▶ _WORK INSTRUCTION_
Extract all lines from the data beneath that include the word "remota".

Extracted page text data
-- Opening Marker --

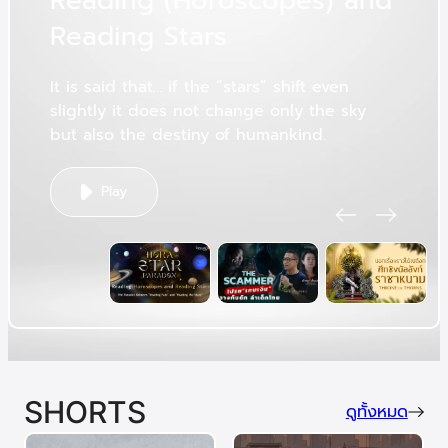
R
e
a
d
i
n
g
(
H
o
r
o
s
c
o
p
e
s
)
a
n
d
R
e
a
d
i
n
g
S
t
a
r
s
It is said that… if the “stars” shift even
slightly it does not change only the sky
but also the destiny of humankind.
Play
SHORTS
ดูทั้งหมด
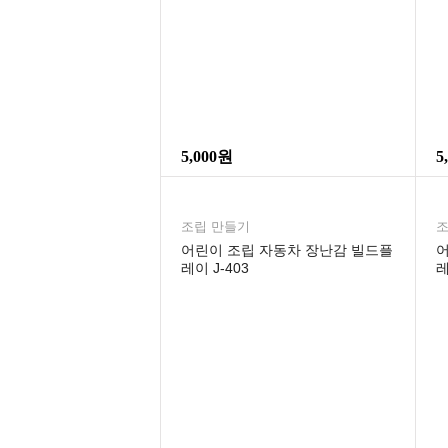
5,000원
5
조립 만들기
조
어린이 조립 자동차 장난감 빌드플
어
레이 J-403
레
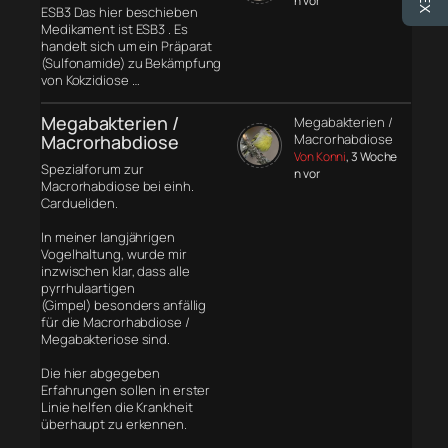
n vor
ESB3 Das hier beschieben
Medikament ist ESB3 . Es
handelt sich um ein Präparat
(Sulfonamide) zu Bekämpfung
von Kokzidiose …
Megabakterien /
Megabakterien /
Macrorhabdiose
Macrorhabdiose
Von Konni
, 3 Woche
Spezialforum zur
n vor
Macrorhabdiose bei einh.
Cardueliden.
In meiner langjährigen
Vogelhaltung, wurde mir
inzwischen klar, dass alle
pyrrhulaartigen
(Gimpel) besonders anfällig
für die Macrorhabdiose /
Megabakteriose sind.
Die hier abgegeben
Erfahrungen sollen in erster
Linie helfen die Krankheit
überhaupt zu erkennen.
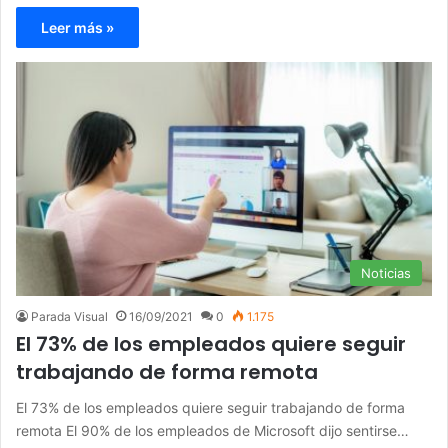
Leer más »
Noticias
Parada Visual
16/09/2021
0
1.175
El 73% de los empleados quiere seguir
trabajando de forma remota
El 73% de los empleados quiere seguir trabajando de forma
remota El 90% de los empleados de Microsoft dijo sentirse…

-- Closing Marker --
-- Opening Marker --

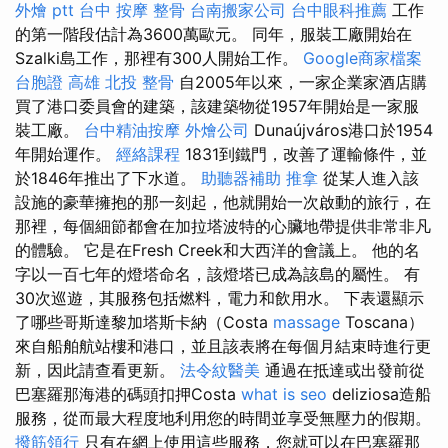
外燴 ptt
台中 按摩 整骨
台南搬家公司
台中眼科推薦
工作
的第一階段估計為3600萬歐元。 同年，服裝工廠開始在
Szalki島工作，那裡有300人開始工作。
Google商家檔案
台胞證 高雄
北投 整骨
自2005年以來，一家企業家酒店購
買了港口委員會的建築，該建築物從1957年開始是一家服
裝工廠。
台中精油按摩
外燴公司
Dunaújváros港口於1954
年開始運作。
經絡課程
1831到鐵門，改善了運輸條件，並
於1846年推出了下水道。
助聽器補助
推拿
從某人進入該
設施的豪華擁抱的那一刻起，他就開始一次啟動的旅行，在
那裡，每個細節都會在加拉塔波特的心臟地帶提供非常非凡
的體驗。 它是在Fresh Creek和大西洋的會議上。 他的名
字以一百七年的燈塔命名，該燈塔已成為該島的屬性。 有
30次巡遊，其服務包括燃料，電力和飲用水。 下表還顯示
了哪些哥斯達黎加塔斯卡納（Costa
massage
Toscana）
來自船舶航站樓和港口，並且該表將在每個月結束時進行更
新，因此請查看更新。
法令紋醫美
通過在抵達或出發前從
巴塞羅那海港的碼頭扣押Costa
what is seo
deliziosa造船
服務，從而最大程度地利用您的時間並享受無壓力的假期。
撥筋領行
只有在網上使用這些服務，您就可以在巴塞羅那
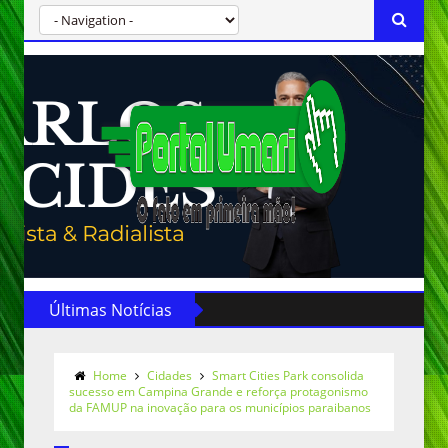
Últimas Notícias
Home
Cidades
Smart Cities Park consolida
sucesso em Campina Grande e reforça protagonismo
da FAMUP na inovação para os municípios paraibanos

-- Closing Marker --

▶ _SOLUTION TO THIS TASK_
trabajando de forma remota
remota El 90% de los empleados de Microsoft dijo sentirse…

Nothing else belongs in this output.